Apollon, Papa Legba ou encore la fée Clochette : autant de croyances nées de l’imagination fertile de l’humanité… jusqu’à en devenir bien réelles. Invisibles aux yeux des humains, elles ont traversé les siècles, les influençant à leur insu pour survivre. Cassandre est l’une d’elles. Solitaire, vivant dans la peur constante de disparaître, elle se tient à l’écart de ses semblables et préfère diriger son énergie vers Helene, l’autrice qui, grâce à sa série littéraire, lui permet de renforcer son existence dans le monde. Mais la mort de Robin des Bois vient tout bouleverser.
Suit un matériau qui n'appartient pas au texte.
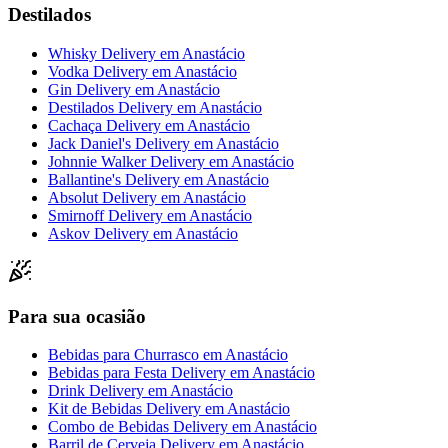
Destilados
Whisky Delivery
em
Anastácio
Vodka Delivery
em
Anastácio
Gin Delivery
em
Anastácio
Destilados Delivery
em
Anastácio
Cachaça Delivery
em
Anastácio
Jack Daniel's Delivery
em
Anastácio
Johnnie Walker Delivery
em
Anastácio
Ballantine's Delivery
em
Anastácio
Absolut Delivery
em
Anastácio
Smirnoff Delivery
em
Anastácio
Askov Delivery
em
Anastácio
Para sua ocasião
Bebidas para Churrasco
em
Anastácio
Bebidas para Festa Delivery
em
Anastácio
Drink Delivery
em
Anastácio
Kit de Bebidas Delivery
em
Anastácio
Combo de Bebidas Delivery
em
Anastácio
Barril de Cerveja Delivery
em
Anastácio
Seule contre tous, la presque-prophétesse est persuadée que quelqu’un cible les croyances et qu’aucune, aussi populaire soit-elle, n’est à l’abri. Sera-t-elle de nouveau condamnée à ne pas être écoutée ?

Après After®, Prix Utopiales 2021, et Cimqa, Auriane Velten continue de proposer une science-fiction singulière qui, sous une critique acérée de notre société, place l’humain au cœur de récits emplis de bienveillance et d’optimisme.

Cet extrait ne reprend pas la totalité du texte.